Get that? Transportation only where formalized transportation is needed, minimizing public expense per capita, thus damning federal highway spending that scattered people about the countryside.

Next, from John McMurtry in The Cancer Stage of Capitalism castigating one of my favorite targets, the theocrats of neoclassical economics. I’ll paraphrase the preceding few pages:

McMurtry discusses the manner in which rigorous and objective science has overhauled economic theory. Thus, anything that could be perceived as subjective becomes value-less in a construct where everything in the formula must have a value. How does one place a value on clean air or clean water? Do I arrive at a number or does Exxon Mobil? Therefore, anything subjective MUST be externalized and anybody that questions their methods is immediately marginalized as NOT being a rigorous and objective academician.

He concludes:

If value theory is banished from a subject whose every object of study IS a value, then it is disordered at the base of its conceptions.

Therefore, neo-classical economics are fundamentally flawed.
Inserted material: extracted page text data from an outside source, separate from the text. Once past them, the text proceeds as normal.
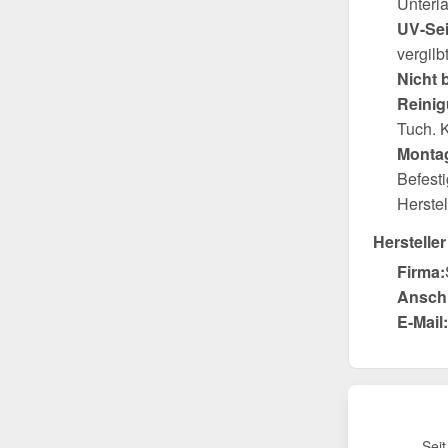
Unterl
UV-Sei
vergilb
Nicht 
Reini
Tuch. 
Montag
Befest
Herste
Hersteller
Firma:
Anschr
E-Mail:
Sei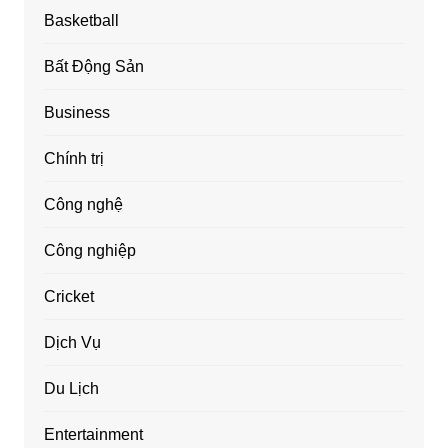
Basketball
Bất Động Sản
Business
Chính trị
Công nghệ
Công nghiệp
Cricket
Dịch Vụ
Du Lịch
Entertainment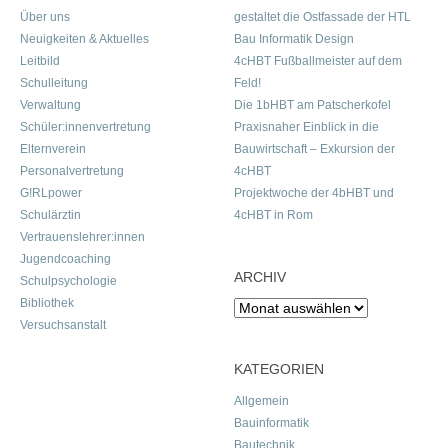
Über uns
gestaltet die Ostfassade der HTL
Neuigkeiten & Aktuelles
Bau Informatik Design
Leitbild
4cHBT Fußballmeister auf dem
Schulleitung
Feld!
Verwaltung
Die 1bHBT am Patscherkofel
Schüler:innenvertretung
Praxisnaher Einblick in die
Elternverein
Bauwirtschaft – Exkursion der
Personalvertretung
4cHBT
G!RLpower
Projektwoche der 4bHBT und
Schulärztin
4cHBT in Rom
Vertrauenslehrer:innen
Jugendcoaching
ARCHIV
Schulpsychologie
Bibliothek
Archiv
Versuchsanstalt
KATEGORIEN
Allgemein
Bauinformatik
Bautechnik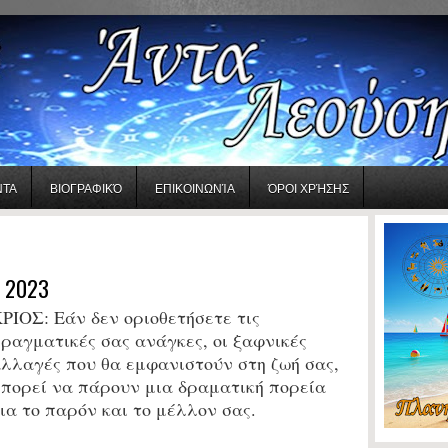
ΝΤΑ
ΒΙΟΓΡΑΦΙΚΌ
ΕΠΙΚΟΙΝΩΝΊΑ
ΌΡΟΙ ΧΡΉΣΗΣ
 2023
ΡΙΟΣ: Εάν δεν οριοθετήσετε τις
ραγματικές σας ανάγκες, οι ξαφνικές
λλαγές που θα εμφανιστούν στη ζωή σας,
πορεί να πάρουν μια δραματική πορεία
ια το παρόν και το μέλλον σας.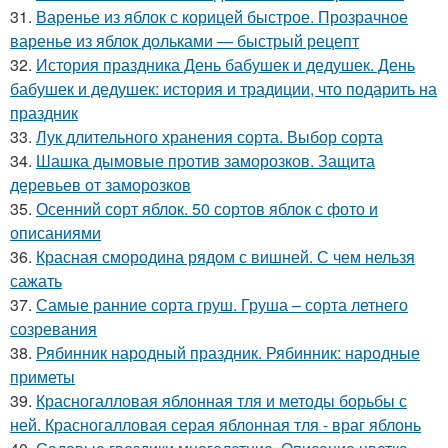
31.
Варенье из яблок с корицей быстрое. Прозрачное
варенье из яблок дольками — быстрый рецепт
32.
История праздника День бабушек и дедушек. День
бабушек и дедушек: история и традиции, что подарить на
праздник
33.
Лук длительного хранения сорта. Выбор сорта
34.
Шашка дымовые против заморозков. Защита
деревьев от заморозков
35.
Осенний сорт яблок. 50 сортов яблок с фото и
описаниями
36.
Красная смородина рядом с вишней. С чем нельзя
сажать
37.
Самые ранние сорта груш. Груша – сорта летнего
созревания
38.
Рябинник народный праздник. Рябинник: народные
приметы
39.
Красногалловая яблонная тля и методы борьбы с
ней. Красногалловая серая яблонная тля - враг яблонь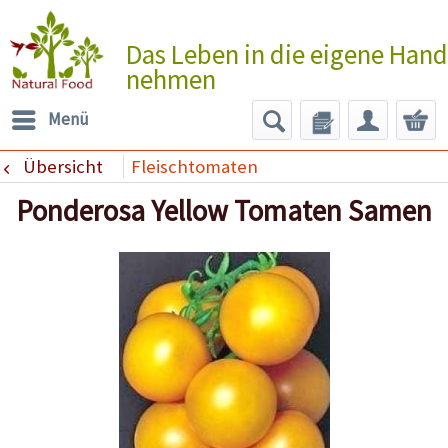
Das Leben in die eigene Hand
nehmen
Menü
Übersicht
Fleischtomaten
Ponderosa Yellow Tomaten Samen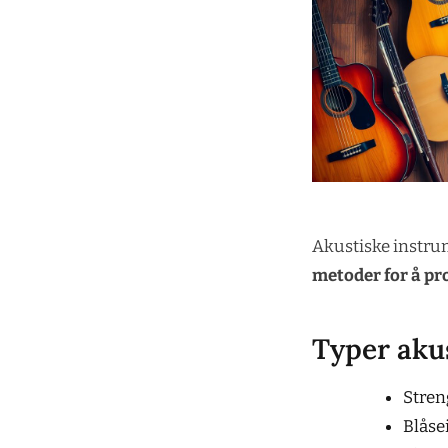
Akustiske instrum
metoder for å pr
Typer aku
Streng
Blåse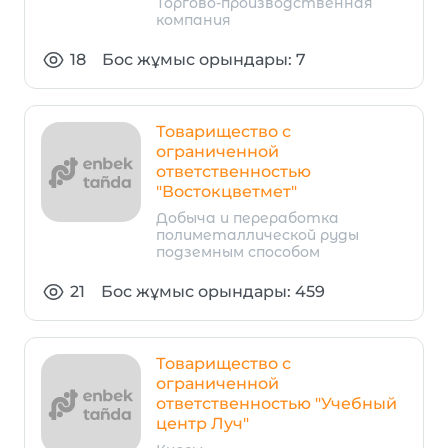
Торгово-производственная
компания
18
Бос жұмыс орындары: 7
Товарищество с
ограниченной
ответственностью
"Востокцветмет"
Добыча и переработка
полиметаллической руды
подземным способом
21
Бос жұмыс орындары: 459
Товарищество с
ограниченной
ответственностью "Учебный
центр Луч"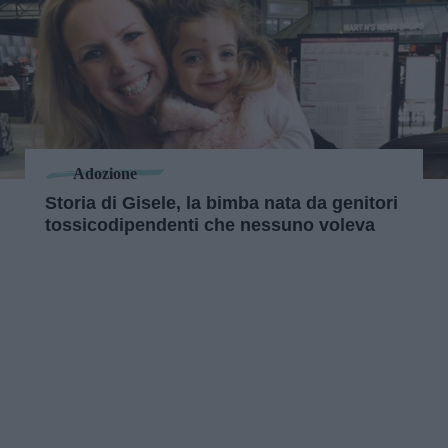
Adozione
Storia di Gisele, la bimba nata da genitori
tossicodipendenti che nessuno voleva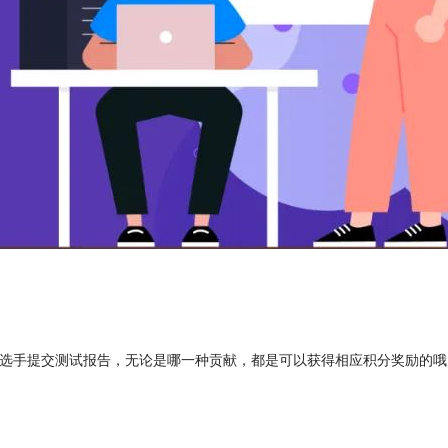
参赛选手提交测试报告，无论是哪一种贡献，都是可以获得相应积分奖励的哦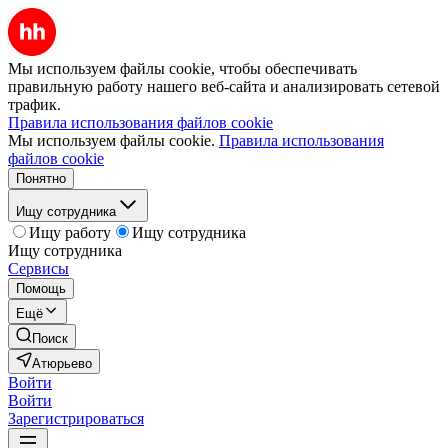
Мы используем файлы cookie, чтобы обеспечивать
правильную работу нашего веб-сайта и анализировать сетевой
трафик.
Правила использования файлов cookie
Мы используем файлы cookie.
Правила использования
файлов cookie
Понятно
Ищу сотрудника
Ищу работу
Ищу сотрудника
Ищу сотрудника
Сервисы
Помощь
Ещё
Поиск
Атюрьево
Войти
Войти
Зарегистрироваться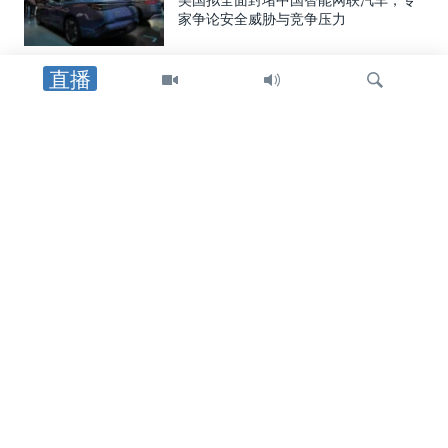
美国拟全面封堵中国智能网联汽车，专
家争论安全威胁与竞争压力
直播
中国
中国向两名海警追授荣誉称号，证实一
年前自家舰船相撞事件造成人员丧生
检
美中关系
索
在中国对美国宣布多项报复措施后，美
国国土安全部重申其制裁中国企业立场
国会报道
美参议员丹恩斯向VOA证实他将于近期
访华，为美中峰会铺路
关注我们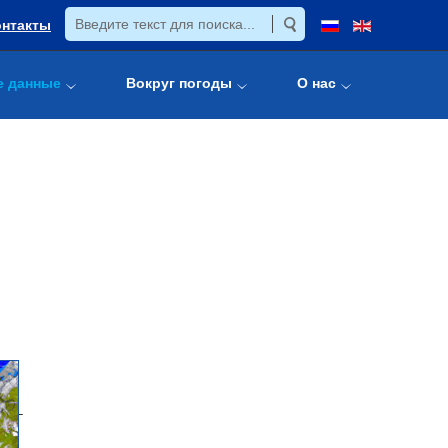
онтакты
е данные
Вокруг погоды
О нас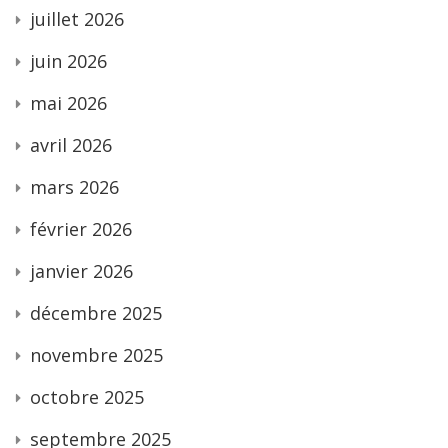
juillet 2026
juin 2026
mai 2026
avril 2026
mars 2026
février 2026
janvier 2026
décembre 2025
novembre 2025
octobre 2025
septembre 2025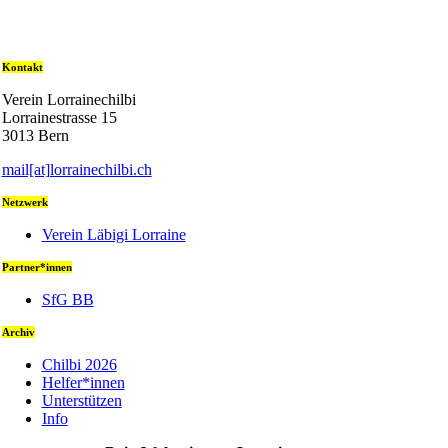
Kontakt
Verein Lorrainechilbi
Lorrainestrasse 15
3013 Bern
mail[at]lorrainechilbi.ch
Netzwerk
Verein Läbigi Lorraine
Partner*innen
SfG BB
Archiv
Chilbi 2026
Helfer*innen
Unterstützen
Info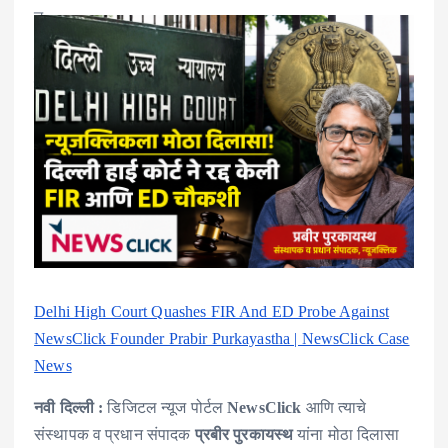
Delhi High Court Quashes FIR And ED Probe Against
NewsClick Founder Prabir Purkayastha | NewsClick Case
News
नवी दिल्ली :
डिजिटल न्यूज पोर्टल
NewsClick
आणि त्याचे
संस्थापक व प्रधान संपादक
प्रबीर पुरकायस्थ
यांना मोठा दिलासा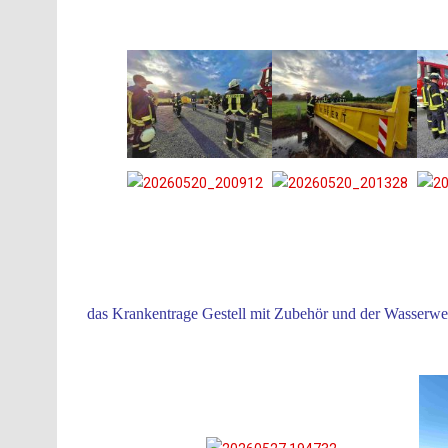
das Krankentrage Gestell mit Zubehör und der Wasserwer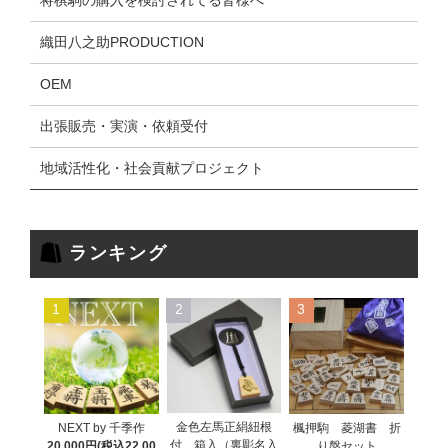
将棋駒の購入を検討されてる皆様へ
織田八之助PRODUCTION
OEM
出張販売・実演・依頼受付
地域活性化・社会貢献プロジェクト
ランキング
1
2
3
金色左馬正絹紐根
NEXT by 千季作
楓押駒 菱湖書 折
付 箱入（裏彫名入
20,000円(税込22,00
り盤セット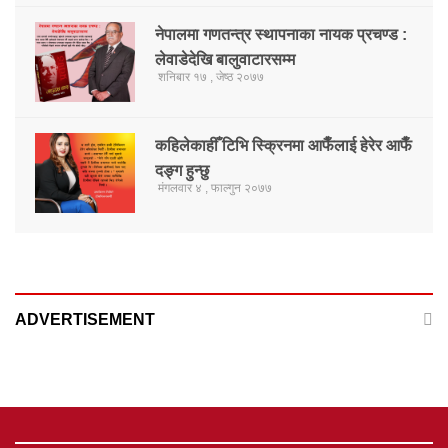
नेपालमा गणतन्त्र स्थापनाका नायक प्रचण्ड :
लेवाडेदेखि बालुवाटारसम्म
शनिबार १७ , जेष्ठ २०७७
कहिलेकाहीँ टिभि स्क्रिनमा आफैँलाई हेरेर आफैँ
दङ्ग हुन्छु
मंगलवार ४ , फाल्गुन २०७७
ADVERTISEMENT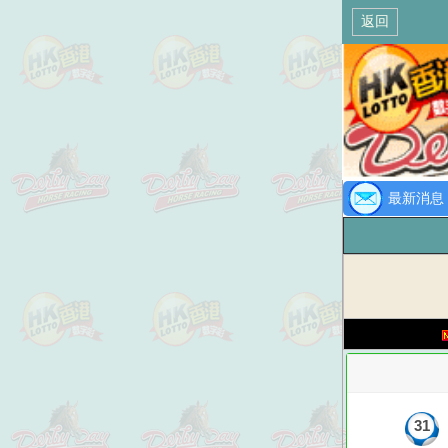
返回
最新消息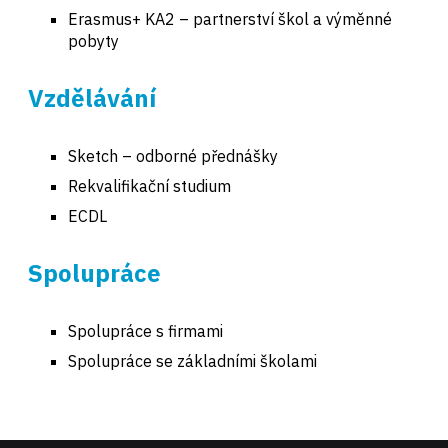
Erasmus+ KA2 – partnerství škol a výměnné
pobyty
Vzdělávání
Sketch – odborné přednášky
Rekvalifikační studium
ECDL
Spolupráce
Spolupráce s firmami
Spolupráce se základními školami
I see two ways to excise this cancer stage. One, we arrive at a consensus valuating the invaluable, i.e. clean air, clean water, etc. But, once again, who decides and do we trust them? Do the people in a democratic republic really have the authority the Constitution bestowed upon them? Is consensus possible?

On the other hand, our democratically elected representatives in a market economy DO in fact create the rules of the game. Newsflash: governments create markets and our government creates the rules of the game. Rather than assigning an arbitrary value to such life sustaining (giving?) elements as clean air and clean water, how about we set up the rules of the game to profit those who do the most good and make those who do the most bad or cynically try to do business slightly less bad with a smiley face make that into a failing business model.